Morgan deserved better.

Frustrated on her behalf, I rose from my seat and paced between the bed and the television as the judges went through the rest of the pieces.

Miso watched me from her spot on the bed, one eye open.

Waylen called the top and bottom three.

Morgan was neither.

How she hadn’t made the top, I had no idea. I punched my thumb onto the remote, and the screen went black.

“The way she’s being treated is inexcusable,” I told Miso.

She closed the eye she’d had open, completely ignoring me.

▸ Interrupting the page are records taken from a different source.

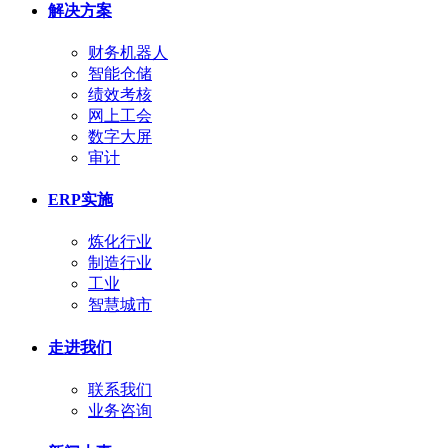
解决方案
财务机器人
智能仓储
绩效考核
网上工会
数字大屏
审计
ERP实施
炼化行业
制造行业
工业
智慧城市
走进我们
联系我们
业务咨询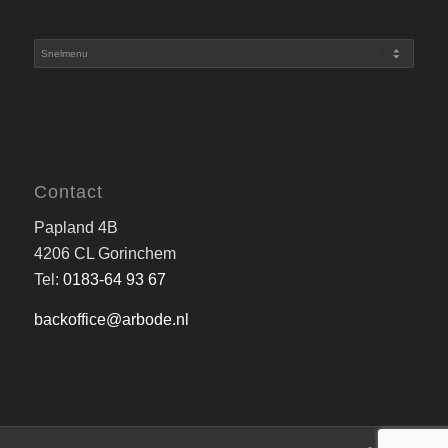
Contact
Papland 4B
4206 CL Gorinchem
Tel:
0183-64 93 67
backoffice@arbode.nl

Irritation fueling me, I kept pacing. I tried to sit but couldn’t handle staying still. Eventually, I decided a change of scenery might help, so I walked the hotel halls, took the stairs to the lobby, and walked for a while there before returning to our room.

Miso wasn’t on the bed.

I did a quick search in the hall, a small flare of concern rising in my chest, before I spotted her tucked happily into her cage, sleeping in her ferret hammock. The door to the cage was still shut, the latch in place.

I didn’t have long to wonder about Miso’s escapist ways before I heard the click of the door opening.

Morgan burst into the room, her eyes wide, her grin wider. Her hair fell in loose waves over her shoulders. The room felt brighter with her in it.